**Task directions:** Each line of the data below should be restated exactly, with images left out.

------------------------

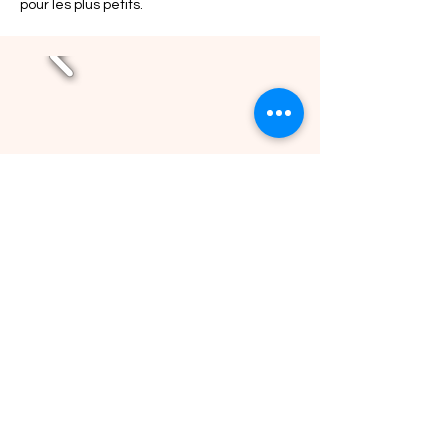
pour les plus petits.
Précédent
Suivant
Retour
Ecole Sainte Julitte
- 17 Rue de la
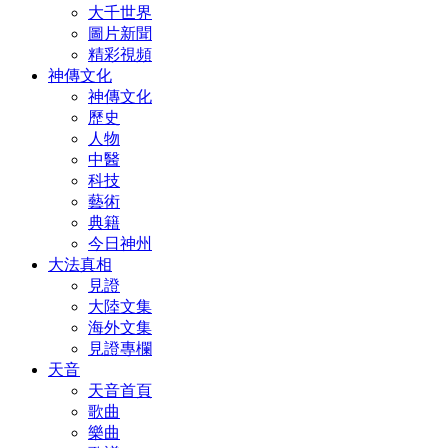
大千世界
圖片新聞
精彩視頻
神傳文化
神傳文化
歷史
人物
中醫
科技
藝術
典籍
今日神州
大法真相
見證
大陸文集
海外文集
見證專欄
天音
天音首頁
歌曲
樂曲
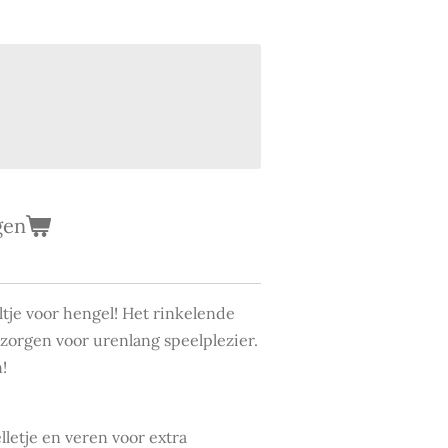
gen
ltje voor hengel! Het rinkelende
 zorgen voor urenlang speelplezier.
n!
letje en veren voor extra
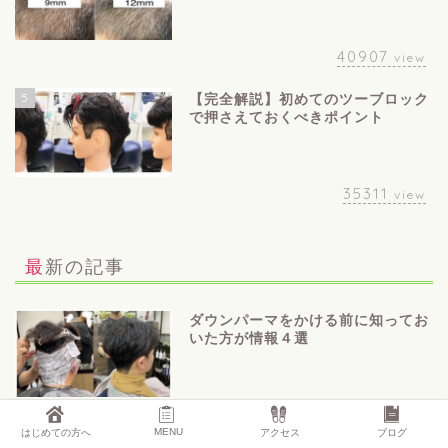
40907
view
5
【完全解説】初めてのツーブロック
で押さえておくべきポイント
35311
view
最新の記事
ダウンパーマをかける前に知ってお
いた方が情報４選
刈り上げるのにバリカンとハサミど
MENU
はじめての方へ
アクセス
ブログ
ちらがいいの？違いを解説します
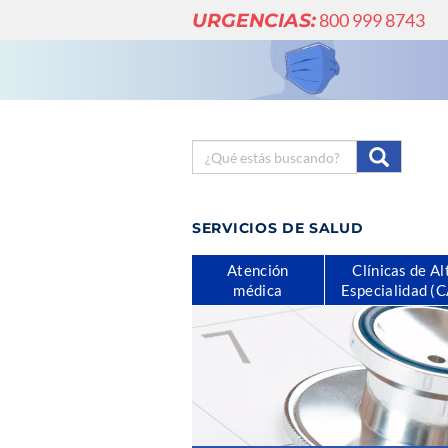
URGENCIAS:
800 999 8743
SERVICIOS DE SALUD
Atención
Clínicas de Al
médica
Especialidad (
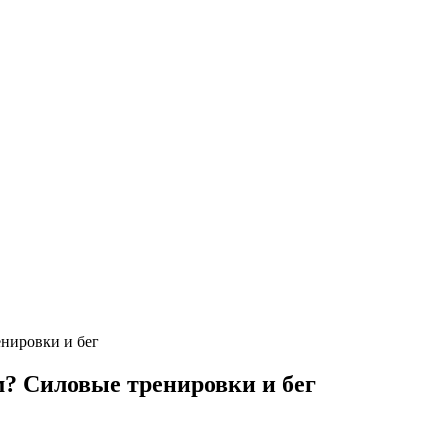
енировки и бег
м? Силовые тренировки и бег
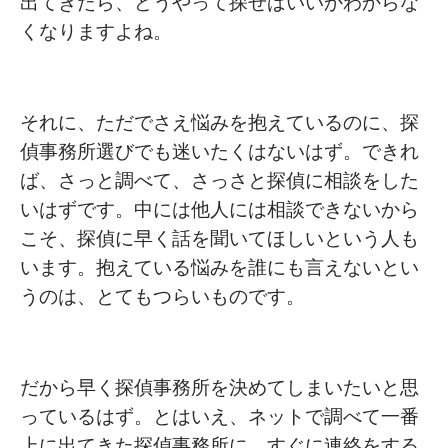
出てきたら、どうやって探せばいいかわからな
くなりますよね。
それに、ただでさえ悩みを抱えているのに、探
偵事務所選びでも迷いたくはないはず。できれ
ば、さっと調べて、さっさと探偵に相談をした
いはずです。中には他人には相談できないから
こそ、探偵に早く話を聞いてほしいという人も
います。抱えている悩みを誰にも言えないとい
うのは、とてもつらいものです。
だから早く探偵事務所を決めてしまいたいと思
っているはず。とはいえ、ネットで調べて一番
上に出てきた探偵事務所に、すぐに連絡をする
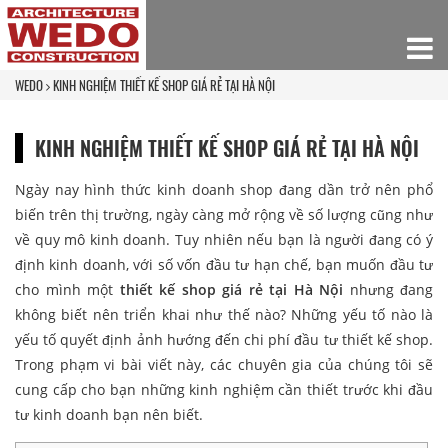
WEDO
KINH NGHIỆM THIẾT KẾ SHOP GIÁ RẺ TẠI HÀ NỘI
KINH NGHIỆM THIẾT KẾ SHOP GIÁ RẺ TẠI HÀ NỘI
Ngày nay hình thức kinh doanh shop đang dần trở nên phổ
biến trên thị trường, ngày càng mở rộng về số lượng cũng như
về quy mô kinh doanh. Tuy nhiên nếu bạn là người đang có ý
định kinh doanh, với số vốn đầu tư hạn chế, bạn muốn đầu tư
cho mình một
thiết kế shop giá rẻ tại Hà Nội
nhưng đang
không biết nên triển khai như thế nào? Những yếu tố nào là
yếu tố quyết định ảnh hướng đến chi phí đầu tư thiết kế shop.
Trong phạm vi bài viết này, các chuyên gia của chúng tôi sẽ
cung cấp cho bạn những kinh nghiệm cần thiết trước khi đầu
tư kinh doanh bạn nên biết.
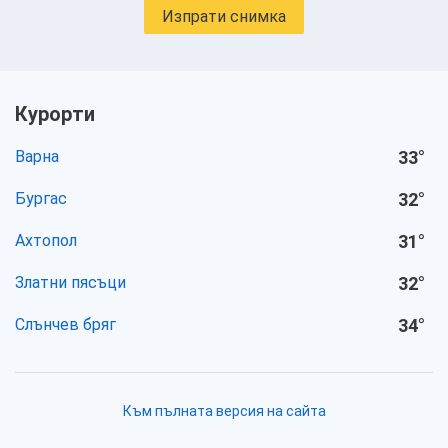
Изпрати снимка
Курорти
Варна
33
°
Бургас
32
°
Ахтопол
31
°
Златни пясъци
32
°
Слънчев бряг
34
°
Към пълната версия на сайта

------------------------

**Reply to the task:**
pour les plus petits.
Précédent
Suivant
Retour
Ecole Sainte Julitte
- 17 Rue de la
大千世界
圖片新聞
精彩視頻
神傳文化
神傳文化
歷史
人物
中醫
科技
藝術
典籍
今日神州
大法真相
見證
大陸文集
海外文集
見證專欄
天音
天音首頁
歌曲
樂曲
gen
ltje voor hengel! Het rinkelende
 zorgen voor urenlang speelplezier.
n!
letje en veren voor extra
40907
view
5
【完全解説】初めてのツーブロック
で押さえておくべきポイント
35311
view
最新の記事
ダウンパーマをかける前に知ってお
いた方が情報４選
刈り上げるのにバリカンとハサミど
MENU
はじめての方へ
アクセス
ブログ
ちらがいいの？違いを解説します
URGENCIAS:
800 999 8743
SERVICIOS DE SALUD
Atención
Clínicas de Al
médica
Especialidad (
енировки и бег
м? Силовые тренировки и бег
出てきたら、どうやって探せばいいかわからな
くなりますよね。
それに、ただでさえ悩みを抱えているのに、探
偵事務所選びでも迷いたくはないはず。できれ
ば、さっと調べて、さっさと探偵に相談をした
いはずです。中には他人には相談できないから
こそ、探偵に早く話を聞いてほしいという人も
います。抱えている悩みを誰にも言えないとい
うのは、とてもつらいものです。
だから早く探偵事務所を決めてしまいたいと思
っているはず。とはいえ、ネットで調べて一番
上に出てきた探偵事務所に、すぐに連絡をする
WEDO
KINH NGHIỆM THIẾT KẾ SHOP GIÁ RẺ TẠI HÀ NỘI
KINH NGHIỆM THIẾT KẾ SHOP GIÁ RẺ TẠI HÀ NỘI
Ngày nay hình thức kinh doanh shop đang dần trở nên phổ
biến trên thị trường, ngày càng mở rộng về số lượng cũng như
về quy mô kinh doanh. Tuy nhiên nếu bạn là người đang có ý
định kinh doanh, với số vốn đầu tư hạn chế, bạn muốn đầu tư
cho mình một
thiết kế shop giá rẻ tại Hà Nội
nhưng đang
không biết nên triển khai như thế nào? Những yếu tố nào là
yếu tố quyết định ảnh hướng đến chi phí đầu tư thiết kế shop.
Trong phạm vi bài viết này, các chuyên gia của chúng tôi sẽ
cung cấp cho bạn những kinh nghiệm cần thiết trước khi đầu
tư kinh doanh bạn nên biết.
Изпрати снимка
Курорти
Варна
33
°
Бургас
32
°
Ахтопол
31
°
Златни пясъци
32
°
Слънчев бряг
34
°
Към пълната версия на сайта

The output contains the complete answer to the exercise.